The Ides, now in college, toured with bands such as Led Zeppelin, the Allman Brothers, Janis Joplin, Jimi Hendrix, the Grateful Dead and Poco. They appeared on many television shows including Dick Clark, Mama Cass, John Byner, Dennis Holey and many more. “Vehicle”, which Jim Peterik wrote and sang, has since become a horn band classic, being performed on the Tonight Show by Tom Jones and Sammy Davis Jr. It also became the centerpiece of Sylvester Stallone’s motion picture smash, Lock Up.
In 1971, the Ides released “L.A. Goodbye” which stayed at #1 for five weeks on the Chicago charts. It is still a much requested song at radio, currently on heavy rotation on The Drive, 97.1 in Chicago. In 1973, after 15 singles and 4 albums, the Ides went on a 17-year sabbatical. Jim Peterik went on the platinum success as co-founder, song-writer and keyboardist with the group, Survivor, co-penning all of their hits including the motivational anthem from Rocky III, “Eye Of The Tiger”, as well as “The Search Is Over”, “High On You”, “I Can’t Hold Back” and “Burning Heart” from Rocky IV. He also co-wrote hits for 38 Special including “Hold On Loosely”, “Caught Up In You”, “Fantasy Girl” and “Rockin’ Into The Night”. He and Sammy Hagar wrote “Heavy Metal” for the animated classic of the same name.

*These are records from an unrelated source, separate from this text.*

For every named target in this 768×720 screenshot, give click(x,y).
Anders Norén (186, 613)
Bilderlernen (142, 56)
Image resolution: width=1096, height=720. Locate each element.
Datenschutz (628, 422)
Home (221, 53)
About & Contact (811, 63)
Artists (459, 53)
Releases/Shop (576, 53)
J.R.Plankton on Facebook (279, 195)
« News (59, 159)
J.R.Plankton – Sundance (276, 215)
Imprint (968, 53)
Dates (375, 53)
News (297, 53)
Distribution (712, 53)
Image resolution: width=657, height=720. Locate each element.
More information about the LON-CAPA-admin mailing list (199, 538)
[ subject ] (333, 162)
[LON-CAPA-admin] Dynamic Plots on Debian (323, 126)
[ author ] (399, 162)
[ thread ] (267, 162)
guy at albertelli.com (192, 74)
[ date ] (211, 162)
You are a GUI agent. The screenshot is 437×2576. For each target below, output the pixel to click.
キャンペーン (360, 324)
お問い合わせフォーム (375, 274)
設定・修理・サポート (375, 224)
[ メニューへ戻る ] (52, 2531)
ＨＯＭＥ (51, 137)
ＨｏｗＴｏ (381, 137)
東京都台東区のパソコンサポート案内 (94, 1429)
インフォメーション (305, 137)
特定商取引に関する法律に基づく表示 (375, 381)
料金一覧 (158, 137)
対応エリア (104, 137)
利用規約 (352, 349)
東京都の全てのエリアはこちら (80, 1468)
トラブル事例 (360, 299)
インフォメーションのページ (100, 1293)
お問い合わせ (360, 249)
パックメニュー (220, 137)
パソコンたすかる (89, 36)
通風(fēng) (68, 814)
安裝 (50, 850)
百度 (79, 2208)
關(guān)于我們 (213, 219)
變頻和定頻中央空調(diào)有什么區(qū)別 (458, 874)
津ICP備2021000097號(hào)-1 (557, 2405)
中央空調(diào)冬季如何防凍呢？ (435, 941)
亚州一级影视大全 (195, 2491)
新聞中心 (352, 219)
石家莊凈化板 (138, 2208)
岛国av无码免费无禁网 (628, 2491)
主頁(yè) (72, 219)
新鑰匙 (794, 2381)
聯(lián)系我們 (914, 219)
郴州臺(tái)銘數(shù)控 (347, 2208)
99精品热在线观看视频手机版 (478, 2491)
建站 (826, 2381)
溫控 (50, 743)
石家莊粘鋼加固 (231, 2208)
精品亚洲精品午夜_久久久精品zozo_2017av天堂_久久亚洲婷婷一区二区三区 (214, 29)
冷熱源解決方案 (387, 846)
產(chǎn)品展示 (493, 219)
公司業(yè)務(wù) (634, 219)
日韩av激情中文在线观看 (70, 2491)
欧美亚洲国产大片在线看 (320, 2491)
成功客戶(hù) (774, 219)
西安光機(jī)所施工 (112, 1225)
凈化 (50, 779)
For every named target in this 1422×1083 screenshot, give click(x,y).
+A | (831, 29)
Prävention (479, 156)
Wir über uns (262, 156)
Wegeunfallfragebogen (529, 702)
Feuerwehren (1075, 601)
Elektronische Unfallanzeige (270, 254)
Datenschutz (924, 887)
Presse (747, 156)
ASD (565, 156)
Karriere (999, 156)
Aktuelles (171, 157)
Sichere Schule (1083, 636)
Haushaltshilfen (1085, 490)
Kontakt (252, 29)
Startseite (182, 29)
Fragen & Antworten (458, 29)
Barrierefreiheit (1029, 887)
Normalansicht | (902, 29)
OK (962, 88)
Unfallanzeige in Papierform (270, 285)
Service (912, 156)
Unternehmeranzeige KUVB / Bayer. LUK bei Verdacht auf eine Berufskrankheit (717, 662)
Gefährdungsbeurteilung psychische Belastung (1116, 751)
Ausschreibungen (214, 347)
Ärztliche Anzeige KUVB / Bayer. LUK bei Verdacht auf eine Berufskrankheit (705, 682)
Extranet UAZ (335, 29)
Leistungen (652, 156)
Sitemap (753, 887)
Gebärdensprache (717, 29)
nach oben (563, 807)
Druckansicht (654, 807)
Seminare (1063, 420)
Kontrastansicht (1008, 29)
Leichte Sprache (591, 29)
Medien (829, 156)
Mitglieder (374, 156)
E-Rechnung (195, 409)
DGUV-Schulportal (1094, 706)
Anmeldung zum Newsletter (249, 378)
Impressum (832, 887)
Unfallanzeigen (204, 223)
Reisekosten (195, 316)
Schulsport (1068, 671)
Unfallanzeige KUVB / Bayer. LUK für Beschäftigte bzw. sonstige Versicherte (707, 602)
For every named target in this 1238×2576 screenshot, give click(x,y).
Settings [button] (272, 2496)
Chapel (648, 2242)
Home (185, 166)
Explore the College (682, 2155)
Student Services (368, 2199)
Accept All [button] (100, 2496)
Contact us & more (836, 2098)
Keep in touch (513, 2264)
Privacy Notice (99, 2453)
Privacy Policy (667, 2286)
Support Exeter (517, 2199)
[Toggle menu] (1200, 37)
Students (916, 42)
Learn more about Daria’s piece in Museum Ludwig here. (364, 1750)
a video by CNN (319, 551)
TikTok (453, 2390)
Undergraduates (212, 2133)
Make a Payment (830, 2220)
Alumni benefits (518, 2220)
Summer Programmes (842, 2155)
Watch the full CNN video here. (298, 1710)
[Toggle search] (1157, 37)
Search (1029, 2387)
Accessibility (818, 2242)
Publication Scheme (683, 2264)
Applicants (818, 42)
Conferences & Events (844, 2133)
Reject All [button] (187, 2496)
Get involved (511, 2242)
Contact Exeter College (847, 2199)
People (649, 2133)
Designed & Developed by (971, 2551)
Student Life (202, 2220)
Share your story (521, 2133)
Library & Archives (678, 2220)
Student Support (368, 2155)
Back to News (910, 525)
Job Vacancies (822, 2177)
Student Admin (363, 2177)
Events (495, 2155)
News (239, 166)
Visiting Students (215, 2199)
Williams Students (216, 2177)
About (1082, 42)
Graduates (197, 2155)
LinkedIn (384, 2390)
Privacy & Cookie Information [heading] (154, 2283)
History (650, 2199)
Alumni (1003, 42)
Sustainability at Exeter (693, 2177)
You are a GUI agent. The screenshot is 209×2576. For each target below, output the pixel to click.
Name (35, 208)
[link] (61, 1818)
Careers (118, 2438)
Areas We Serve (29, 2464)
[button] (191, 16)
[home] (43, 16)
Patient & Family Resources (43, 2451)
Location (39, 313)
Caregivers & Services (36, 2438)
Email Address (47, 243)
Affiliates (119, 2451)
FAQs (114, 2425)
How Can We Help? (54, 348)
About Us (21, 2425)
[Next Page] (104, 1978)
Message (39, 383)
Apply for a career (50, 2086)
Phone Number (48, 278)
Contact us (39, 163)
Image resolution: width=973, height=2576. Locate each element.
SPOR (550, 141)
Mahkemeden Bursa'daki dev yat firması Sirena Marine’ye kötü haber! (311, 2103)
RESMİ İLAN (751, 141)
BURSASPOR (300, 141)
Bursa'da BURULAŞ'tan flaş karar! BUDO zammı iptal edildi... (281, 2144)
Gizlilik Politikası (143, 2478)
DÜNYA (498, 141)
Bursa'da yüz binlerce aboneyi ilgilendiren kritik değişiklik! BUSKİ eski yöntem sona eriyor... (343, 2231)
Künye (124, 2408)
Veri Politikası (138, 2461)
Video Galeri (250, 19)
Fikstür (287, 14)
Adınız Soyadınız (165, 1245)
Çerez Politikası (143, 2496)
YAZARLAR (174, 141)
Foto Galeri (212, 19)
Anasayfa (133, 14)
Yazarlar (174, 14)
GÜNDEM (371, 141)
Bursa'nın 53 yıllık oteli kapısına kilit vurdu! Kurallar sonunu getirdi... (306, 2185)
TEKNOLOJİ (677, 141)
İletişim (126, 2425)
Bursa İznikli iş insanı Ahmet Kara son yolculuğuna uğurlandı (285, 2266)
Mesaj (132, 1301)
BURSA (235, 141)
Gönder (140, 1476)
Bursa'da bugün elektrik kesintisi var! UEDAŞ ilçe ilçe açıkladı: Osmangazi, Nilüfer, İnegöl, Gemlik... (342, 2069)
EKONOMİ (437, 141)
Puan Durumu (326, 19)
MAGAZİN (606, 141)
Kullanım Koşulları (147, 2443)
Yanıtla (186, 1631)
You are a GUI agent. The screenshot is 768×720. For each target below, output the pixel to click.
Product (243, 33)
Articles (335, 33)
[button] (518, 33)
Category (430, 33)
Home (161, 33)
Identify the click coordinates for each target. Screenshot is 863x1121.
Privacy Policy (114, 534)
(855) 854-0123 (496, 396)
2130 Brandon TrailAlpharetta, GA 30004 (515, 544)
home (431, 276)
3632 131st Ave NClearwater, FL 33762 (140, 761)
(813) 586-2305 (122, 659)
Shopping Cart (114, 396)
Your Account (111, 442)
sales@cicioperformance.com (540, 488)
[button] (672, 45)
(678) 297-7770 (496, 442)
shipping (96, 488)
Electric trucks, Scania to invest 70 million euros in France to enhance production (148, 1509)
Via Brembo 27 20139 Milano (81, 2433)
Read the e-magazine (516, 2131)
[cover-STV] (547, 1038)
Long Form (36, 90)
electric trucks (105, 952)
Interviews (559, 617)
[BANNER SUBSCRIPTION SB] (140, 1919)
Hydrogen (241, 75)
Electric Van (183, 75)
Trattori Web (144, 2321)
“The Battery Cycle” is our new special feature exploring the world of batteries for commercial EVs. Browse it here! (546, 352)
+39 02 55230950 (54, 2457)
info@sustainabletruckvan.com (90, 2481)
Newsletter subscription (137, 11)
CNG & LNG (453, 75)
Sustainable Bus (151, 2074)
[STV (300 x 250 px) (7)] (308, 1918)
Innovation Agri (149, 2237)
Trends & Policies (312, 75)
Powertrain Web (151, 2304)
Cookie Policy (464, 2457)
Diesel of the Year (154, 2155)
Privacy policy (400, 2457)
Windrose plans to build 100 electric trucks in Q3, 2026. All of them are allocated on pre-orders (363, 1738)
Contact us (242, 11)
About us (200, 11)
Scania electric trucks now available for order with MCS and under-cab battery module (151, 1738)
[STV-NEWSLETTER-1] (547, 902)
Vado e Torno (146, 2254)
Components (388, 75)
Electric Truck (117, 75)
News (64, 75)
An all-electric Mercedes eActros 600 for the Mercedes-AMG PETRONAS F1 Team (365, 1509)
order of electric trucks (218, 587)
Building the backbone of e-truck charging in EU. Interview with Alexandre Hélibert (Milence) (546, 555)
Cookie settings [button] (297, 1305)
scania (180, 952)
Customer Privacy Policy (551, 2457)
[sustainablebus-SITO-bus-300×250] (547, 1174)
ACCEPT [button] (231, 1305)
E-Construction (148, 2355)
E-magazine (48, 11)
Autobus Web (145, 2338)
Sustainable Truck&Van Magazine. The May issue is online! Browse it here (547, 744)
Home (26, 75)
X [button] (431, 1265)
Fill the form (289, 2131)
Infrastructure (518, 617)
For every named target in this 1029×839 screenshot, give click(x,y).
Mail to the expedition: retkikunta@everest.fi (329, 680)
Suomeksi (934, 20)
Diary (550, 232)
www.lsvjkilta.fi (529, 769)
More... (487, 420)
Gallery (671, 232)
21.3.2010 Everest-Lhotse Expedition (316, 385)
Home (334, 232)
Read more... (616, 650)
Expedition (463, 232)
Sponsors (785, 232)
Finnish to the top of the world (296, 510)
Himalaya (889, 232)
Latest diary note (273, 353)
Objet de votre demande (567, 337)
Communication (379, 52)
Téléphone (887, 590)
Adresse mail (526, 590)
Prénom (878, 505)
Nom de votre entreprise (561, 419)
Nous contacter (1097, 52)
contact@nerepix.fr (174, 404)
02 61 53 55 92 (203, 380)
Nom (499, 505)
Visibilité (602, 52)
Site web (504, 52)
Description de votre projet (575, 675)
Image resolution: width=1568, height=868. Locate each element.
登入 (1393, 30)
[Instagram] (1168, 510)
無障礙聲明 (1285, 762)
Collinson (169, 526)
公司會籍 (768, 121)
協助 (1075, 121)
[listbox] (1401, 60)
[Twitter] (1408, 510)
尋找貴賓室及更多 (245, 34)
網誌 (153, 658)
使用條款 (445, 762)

Many of these songs can be heard in a typical Ides set arranged in true Ides of March fashion.
In 1990, the original six members of The Ides of March with the addition of long-time friend Scott May on keyboards and Dave Stahlberg on trombone reunited for what was supposed to be a one-time concert for Berwyn’s Summerfaire. The event drew 25,000 fans and convinced the Ides to extend their tour indefinitely. Each year, their fan base continues to grow, not only drawing their loyal followers, but also their children and grandchildren. The Ide’s goodtime spirit never grows old!